The Executive Office of the President in general terms, is meant to provide him with a ready flow of information on top-level problems; help him in anticipating and planning for future programme; protect him from minor and time consuming details and ensure the implementation and coordination of policies. The most prominent institution in the president executive office is the President’s Cabinet which is wholly political in its makeup and has never been capable of providing the needed assistance to him. Very often, the interests of members of the cabinet are disparate if not conflicting since they align with the interest of their various political parties’ programme and to some extent the departments they head. The Cabinet was never intended to be working staff for the president, but they are prescribed by statue and thus are accountable in some respect to the National Assembly. However, they are all directly responsible to the president as the chief executive and their primary function is to assist him.
The Presidency is the most immediate to the president and one that attracts the most attention. This office is characterized by its flexibility and the broad scope of its activities. In many respects, it is the personal staff of the president helping him in his day-to-day tasks by preparing speeches, handling correspondences, maintaining inter relationship with the National Assembly, Cabinet Ministries, Departments, Agencies and the Public, regulating the flow of papers and visitors and taking care of the details and minutiae associated with his positions. The structure and operational procedure of the presidency varies from one president to another.

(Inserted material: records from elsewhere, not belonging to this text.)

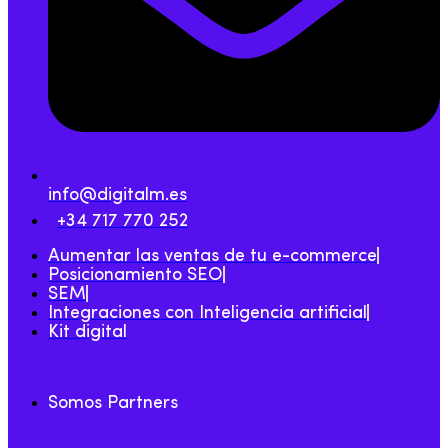
info@digitalm.es
+34 717 770 252
Aumentar las ventas de tu e-commerce
Posicionamiento SEO
SEM
Integraciones con Inteligencia artificial
Kit digital
Somos Partners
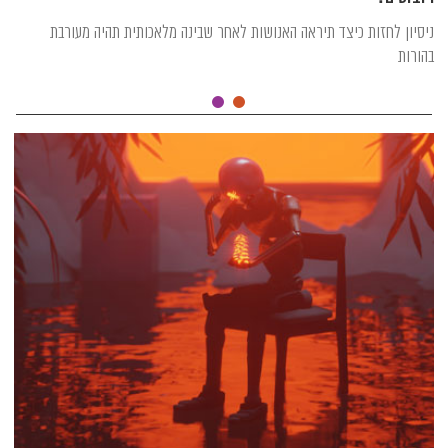
ניסיון לחזות כיצד תיראה האנושות לאחר שבינה מלאכותית תהיה מעורבת
בהורות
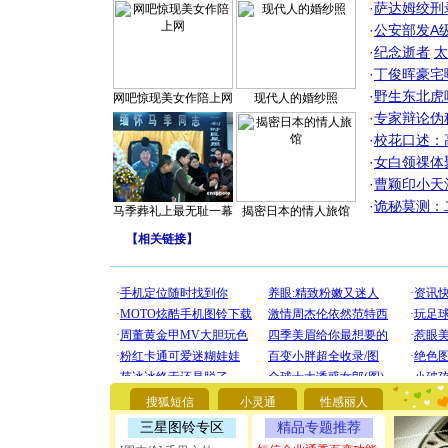
·
萨达姆绞刑
·
公安部发A
·
纪念逝者
太
·
丁俊晖豪宅
·
野生东北虎
网吧惊现美女作陪上网
现代人的婚纱照
·
专家辩论伪
·
校花口述：
·
女白领祼体
·
曹颖印小天
·
诡秘莫测：
马季葬礼上最无耻一幕
揭密日本的情人旅馆
【
相关链接
】
[圣诞节]
你太多，
要平安！
[圣诞节]
能正大光明
搜狐短信
小灵通
性感丽人
都要快乐噢
[圣诞节]
三星图铃专区
精品专题推荐
如意,快乐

While a president like chief Obsanjo capped the hierarchical structure of his presidency with a Chief of Staff, Yar’Adua had a Special Assistant to the President with extensive powers.
As distinct as the functions of the executive bodies may be, they often overlap and they also impinge on the national security affairs. The national security on the other hand would normally reflect principally the president’s view on the overall national policy and on his role in formulating and coordinating internal security and territorial defence. The more important an executive or advisory body is, should determine the president’s relationship with it, its responsibility and the presidential authority it enjoys. In many cases, this would always impinge every time on the national security affair.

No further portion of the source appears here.